Mais bon, sur le coup, je me suis dit que c’était pas grave. Faut dire que j’avais pas encore ré-essayé de rentrer dans mes fringues, dans des fringues normales, je veux dire. Tout ça parce que je venais de passer plusieurs jours en jogging, fidèle à ma tradition de Noël qui veut que le dress code des jours postérieurs au 25 décembre soit, au choix, jogging ou babygro.
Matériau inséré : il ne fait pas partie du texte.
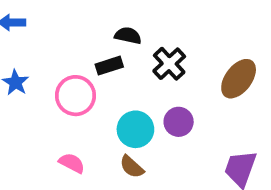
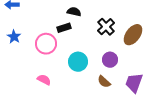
black cross: (169, 64) -> (106, 27), moved
purple circle: (179, 122) -> (110, 60), moved
brown semicircle: (132, 167) -> (104, 82), moved

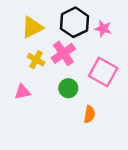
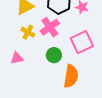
pink square: (103, 72) -> (82, 42), turned 35
orange semicircle: (89, 114) -> (71, 76), size x1.6

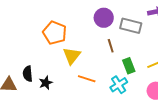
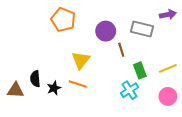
purple circle: (104, 18) -> (106, 31), moved
orange pentagon: (55, 33) -> (63, 20), moved
orange line: (87, 79) -> (78, 84), moved

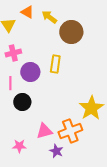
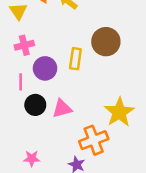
brown circle: (71, 32) -> (106, 42), moved
pink triangle: (44, 131) -> (62, 109), moved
Cela faisait donc deux jours que je macérais dans un merveilleux babygro léopard offert à Noël par ma petite maman. Un babygro en synthétique inflammable drôlement confortable et tellement doux qu’il te donne l’impression d’être un petit félin, et je ne dis pas seulement ça en raison de la présence d’une capuche à oreilles en forme de tête de léopard. D’ailleurs c’est pas compliqué, quand la gosse m’a vue, elle m’a demandé pourquoi je me déguisais en chat et j’ai répondu « parce que c’est la fête » et j’ai miaulé. Et tout le monde a trouvé ça normal, c’est vous dire le level de rigolade dans cette famille. Pendant deux jours, donc, je me suis baladée dans la maison en combinaison intégrale imprimée léopard qui ne laissait dépasser que mon visage et mon nez fort long. Je m’étais dit qu’avec ça, j’avais zéro chance d’avoir une relation sexuelle et ça m’arrangeait plutôt bien parce que je me sentait un peu ballonnée avec tout ce gras ingurgité. Tout ce dont j’avais envie, c’était de tisane detox au lemon grass avec dix ou douze chocolats, pour fêter ma demi-taille de soutif gagnée. Mais mon vieux mari il voyait pas ça du même oeil. Il a essayé de trouver la faille dans ma combinaison de félin et il a même fait des jeux de mots douteux en cherchant la fermeture éclair, du genre : « Bon, comment elle s’ouvre cette chatte ? » et je lui ai répondu « Dégage, c’est pas une chatte, c’est un léopard. Et laisse tomber, c’est complètement hermétique, chaque centimètre carré de ma peau est recouvert de polyester en pilou et c’est beaucoup trop confortable pour que je m’en sépare. Miaou.« . Et sur ce, j’ai bondi du canapé vers la méridienne, tel un vrai petit léopard domestique, et dans mon élan, les quatre kilos supplémentaires aidant, j’ai craqué l’entrejambe de ma combi soit disant hermétique et mon vieux mari a vu ça comme un signe de l’esprit de Noël et a considéré son voeu comme exaucé.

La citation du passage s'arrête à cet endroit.